Conclusions—Life-threatening arrhythmias in LQTS patients tend to occur under specific circumstances in a gene-specific manner. These data allow new insights into the mechanisms that relate the electrophysiological consequences of mutations on specific genes to clinical manifestations and offer the possibility of complementing traditional therapy with gene-specific approaches.
The identification between 1995 and 19961 2 of 3 of the genes responsible for the congenital long-QT syndrome (LQTS)3 4 5 6 and the realization that they all encode ion channels involved in the control of repolarization1 2 fostered the concept that LQTS may represent a unique model for the study of genotype-phenotype correlation in hereditary arrhythmogenic disorders. Interest in this correlation has been further stimulated by the demonstration that the mutations identified in these genes produce either gain or loss of function, resulting in an excess of late inward sodium current or in reduced outward potassium current.1 2 These ionic alterations lengthen action potential duration and explain the prolonged QT interval characteristic of LQTS.
Within months of the identification of the first 2 LQTS genes, HERG and SCN5A, some of the present authors7 reported gene-specific differential degrees of QT interval shortening in response to Na+ channel blockade and to heart rate increases. We also noted a seemingly different pattern in the conditions associated with syncope and cardiac arrest. Specifically, although 6 of 7 LQT3 patients (those with mutations in SCN5A, the cardiac Na+ channel gene) experienced their cardiac events at rest or during sleep, all 5 LQT2 patients (those with mutations in HERG, the gene that encodes the rapid component of the delayed rectifier potassium current [IKr]) experienced their events during emotion or exercise. If confirmed, this finding might have implications for the management of LQTS patients of known genotype. We warned against making extrapolations from such a small study and committed ourselves to test this intriguing observation in a population of symptomatic patients of known genotype that was sufficiently large to allow safe and definitive conclusions. This commitment constitutes the focus of the present study.

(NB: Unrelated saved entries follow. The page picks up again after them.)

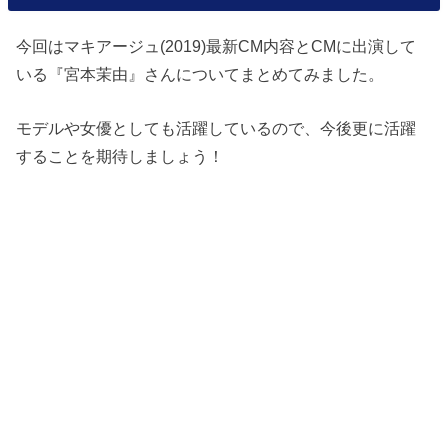
今回はマキアージュ(2019)最新CM内容とCMに出演して
いる『宮本茉由』さんについてまとめてみました。
モデルや女優としても活躍しているので、今後更に活躍
することを期待しましょう！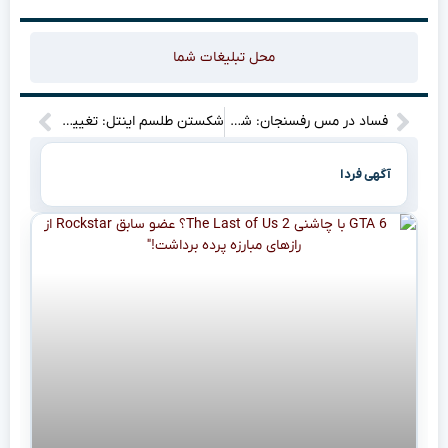
محل تبلیغات شما
فساد در مس رفسنجان: شوک اخلاقی در انتظار متهمان!
شکستن طلسم اینتل: تغییر رهبری و جذب سرمایه ۴۰ میلیاردی از غول‌های فناوری!
آگهی فردا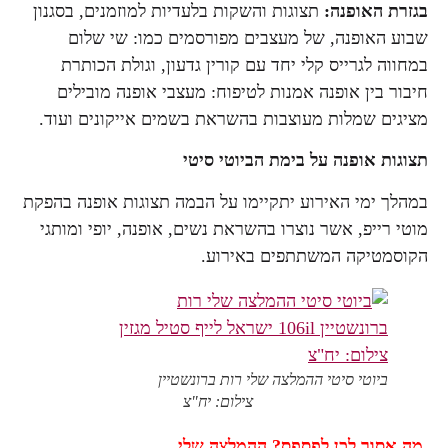
בגזרת האופנה:
תצוגות והשקות בלעדיות למוזמנים, בסגנון
שבוע האופנה, של מעצבים מפורסמים כמו: שי שלום
במחווה לגרייס קלי יחד עם קורין גדעון, וגולת הכותרת
חיבור בין אופנה אמנות לטיפוח: מעצבי אופנה מובילים
מציגים שמלות מעוצבות בהשראת בשמים אייקונים ועוד.
תצוגות אופנה על בימת הביוטי סיטי
במהלך ימי האירוע יתקיימו על הבמה תצוגות אופנה בהפקת
מוטי רייפ, אשר נוצרו בהשראת נשים, אופנה, יופי ומותגי
הקוסמטיקה המשתתפים באירוע.
ביוטי סיטי ההמלצה שלי רות ברונשטיין
106il
ישראל לייף סטיל מגזין
צילום: יח"צ
מה אסור לכן לפספס? ההמלצה שלי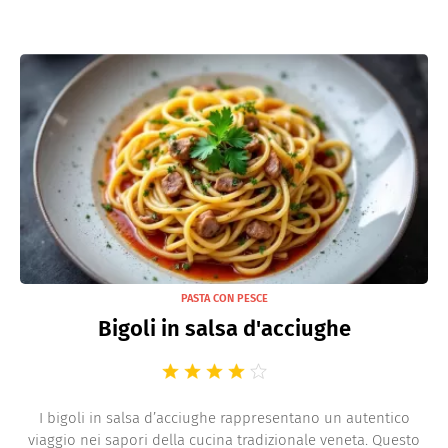
PASTA CON PESCE
Bigoli in salsa d'acciughe
I bigoli in salsa d’acciughe rappresentano un autentico
viaggio nei sapori della cucina tradizionale veneta. Questo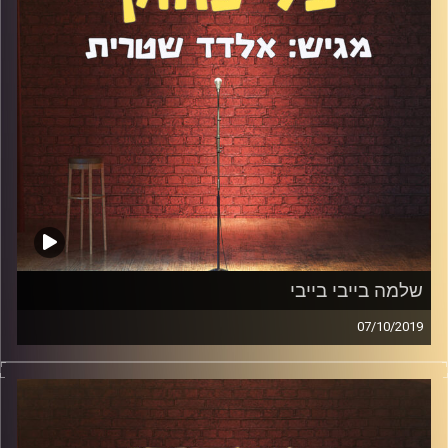
שלמה בייבי בייבי
07/10/2019
שלמה בייבי בייבי עשה דרך מיוחדת מאוד בסטנדאפ. הוא
התחיל עם הופעות לקהל מהעדה האתיופית בלבד ולאט לאט
התפתח להיות סטנדאפיסט שיודע להצחיק את כולם ולדבר על
נושאים כמו גזענות ומחאת האתיופים. במהלך הפרק דיברנו על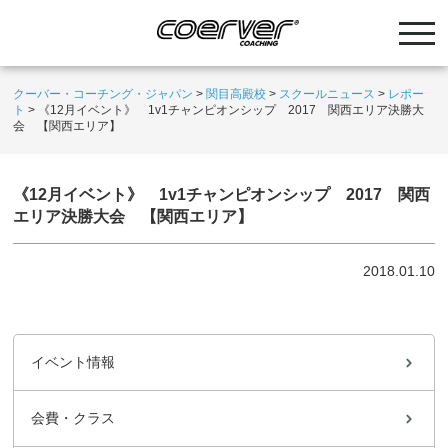
クーバー・コーチング・ジャパン
>
関目高殿校
>
スクールニュース
>
レポー
ト
>
《12月イベント》 1v1チャンピオンシップ 2017 関西エリア決勝大
会 【関西エリア】
《12月イベント》 1v1チャンピオンシップ 2017 関西
エリア決勝大会 【関西エリア】
2018.01.10
イベント情報
会費・クラス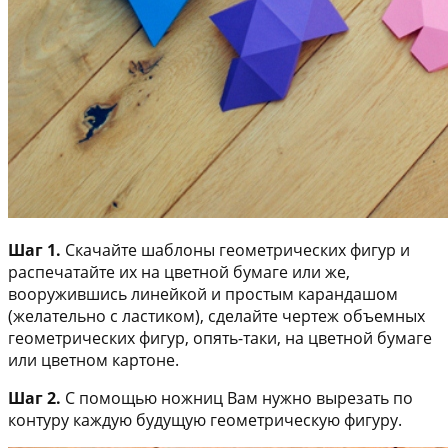
Шаг 1.
Скачайте шаблоны геометрических фигур и
распечатайте их на цветной бумаге или же,
вооружившись линейкой и простым карандашом
(желательно с ластиком), сделайте чертеж объемных
геометрических фигур, опять-таки, на цветной бумаге
или цветном картоне.
Шаг 2.
С помощью ножниц Вам нужно вырезать по
контуру каждую будущую геометрическую фигуру.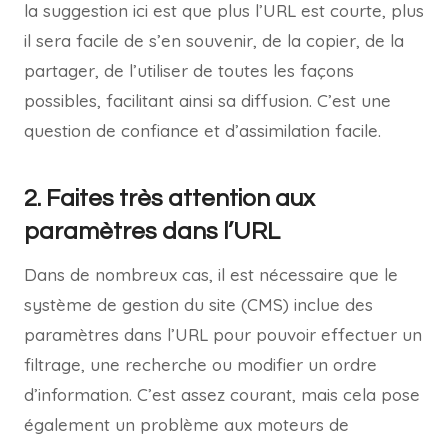
la suggestion ici est que plus l’URL est courte, plus
il sera facile de s’en souvenir, de la copier, de la
partager, de l’utiliser de toutes les façons
possibles, facilitant ainsi sa diffusion. C’est une
question de confiance et d’assimilation facile.
2. Faites très attention aux
paramètres dans l’URL
Dans de nombreux cas, il est nécessaire que le
système de gestion du site (CMS) inclue des
paramètres dans l’URL pour pouvoir effectuer un
filtrage, une recherche ou modifier un ordre
d’information. C’est assez courant, mais cela pose
également un problème aux moteurs de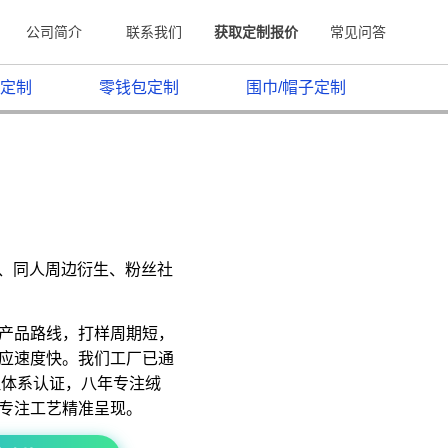
公司简介
联系我们
获取定制报价
常见问答
定制
零钱包定制
围巾/帽子定制
原、同人周边衍生、粉丝社
产品路线，打样周期短，
应速度快。我们工厂已通
质量管理体系认证，八年专注绒
专注工艺精准呈现。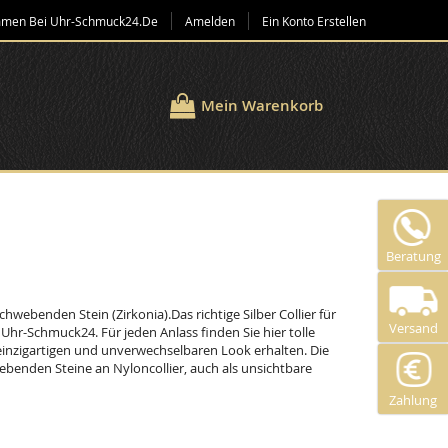
mmen Bei Uhr-Schmuck24.de
Amelden
Ein Konto Erstellen
Mein Warenkorb
Beratung
chwebenden Stein (Zirkonia).Das richtige Silber Collier für
Versand
Uhr-Schmuck24. Für jeden Anlass finden Sie hier tolle
n einzigartigen und unverwechselbaren Look erhalten. Die
webenden Steine an Nyloncollier, auch als unsichtbare
Zahlung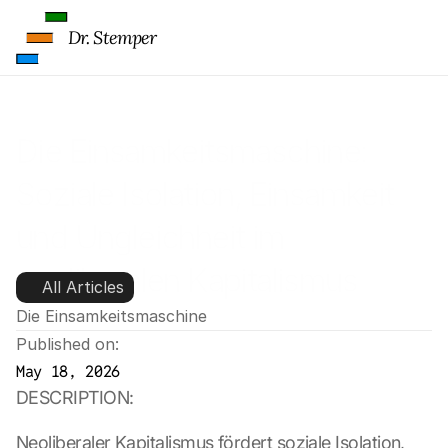
Dr. Stemper
Die Einsamkeitsmaschine: 
Soziale Isolation, Einsamkeit 
und Ungleichheit im 
neoliberalen Kapitalismus
All Articles
Die Einsamkeitsmaschine
Published on:
May 18, 2026
DESCRIPTION:
Neoliberaler Kapitalismus fördert soziale Isolation, 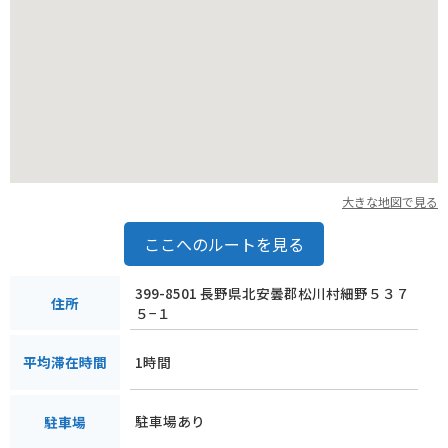
大きな地図で見る
ここへのルートを見る
399-8501 長野県北安曇郡松川村細野５３７
住所
５−１
1時間
平均滞在時間
駐車場あり
駐車場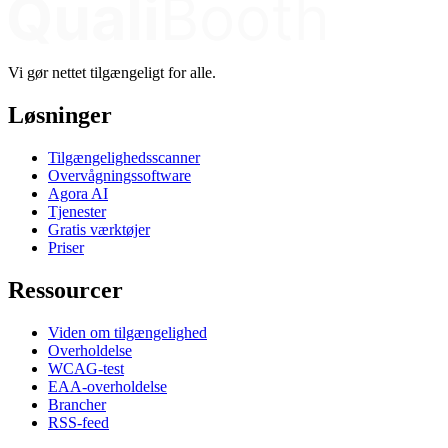
Vi gør nettet tilgængeligt for alle.
Løsninger
Tilgængelighedsscanner
Overvågningssoftware
Agora AI
Tjenester
Gratis værktøjer
Priser
Ressourcer
Viden om tilgængelighed
Overholdelse
WCAG-test
EAA-overholdelse
Brancher
RSS-feed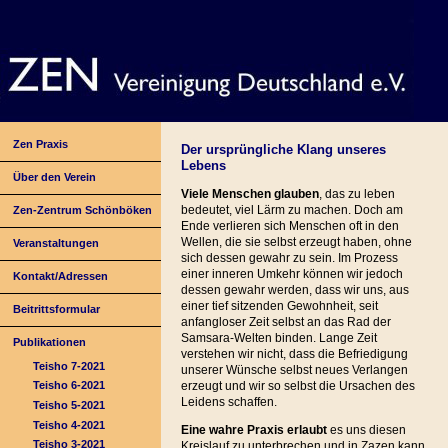
Zen Praxis
Der ursprüngliche Klang unseres
Lebens
Über den Verein
Viele Menschen glauben
, das zu leben
bedeutet, viel Lärm zu machen. Doch am
Zen-Zentrum Schönböken
Ende verlieren sich Menschen oft in den
Wellen, die sie selbst erzeugt haben, ohne
Veranstaltungen
sich dessen gewahr zu sein. Im Prozess
einer inneren Umkehr können wir jedoch
Kontakt/Adressen
dessen gewahr werden, dass wir uns, aus
einer tief sitzenden Gewohnheit, seit
Beitrittsformular
anfangloser Zeit selbst an das Rad der
Samsara-Welten binden. Lange Zeit
Publikationen
verstehen wir nicht, dass die Befriedigung
Teisho 7-2021
unserer Wünsche selbst neues Verlangen
erzeugt und wir so selbst die Ursachen des
Teisho 6-2021
Leidens schaffen.
Teisho 5-2021
Teisho 4-2021
Eine wahre Praxis erlaubt
es uns diesen
Teisho 3-2021
Kreislauf zu unterbrechen und in Zazen kann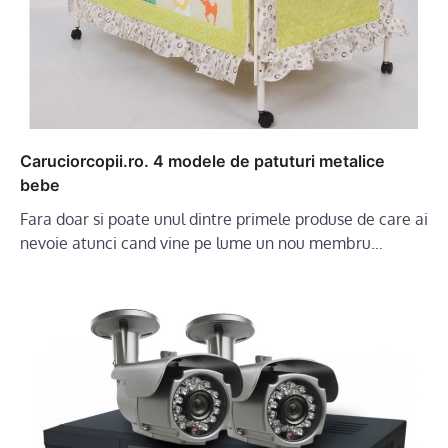
Caruciorcopii.ro. 4 modele de patuturi metalice
bebe
Fara doar si poate unul dintre primele produse de care ai
nevoie atunci cand vine pe lume un nou membru…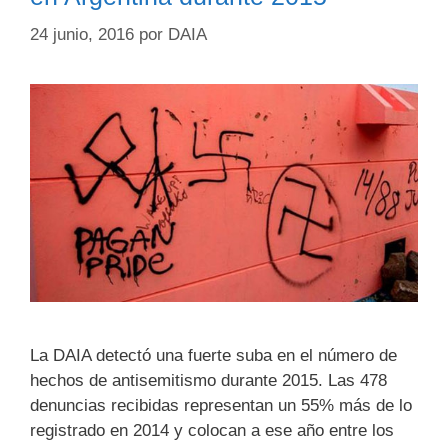
24 junio, 2016
por
DAIA
La DAIA detectó una fuerte suba en el número de
hechos de antisemitismo durante 2015. Las 478
denuncias recibidas representan un 55% más de lo
registrado en 2014 y colocan a ese año entre los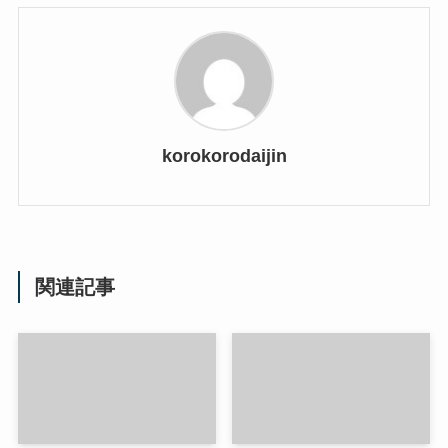
korokorodaijin
関連記事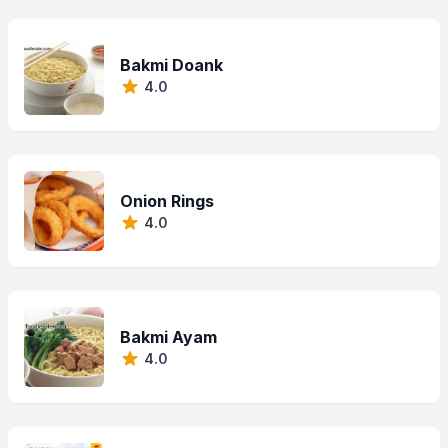
Bakmi Doank
4.0
Onion Rings
4.0
Bakmi Ayam
4.0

The identification in 1996 of KvLQT1, a K+ channel gene that, when coexpressed with minK, produces the slow component of the delayed rectifier potassium current (IKs), allowed us to extend the comparison to LQT1, the LQTS subtype with mutations on KvLQT1.1 2
Here, we report the analysis of the triggers involved in the precipitation of major cardiac events in 670 LQTS patients, all symptomatic and of known genotype, who are of the LQT1, LQT2, and LQT3 subtypes.
For the present study, we (1) identified patients of known genotype, (2) selected among them those who experienced major cardiac events, and (3) further selected the patients whose cardiac events had been associated with, or triggered by, well-defined conditions.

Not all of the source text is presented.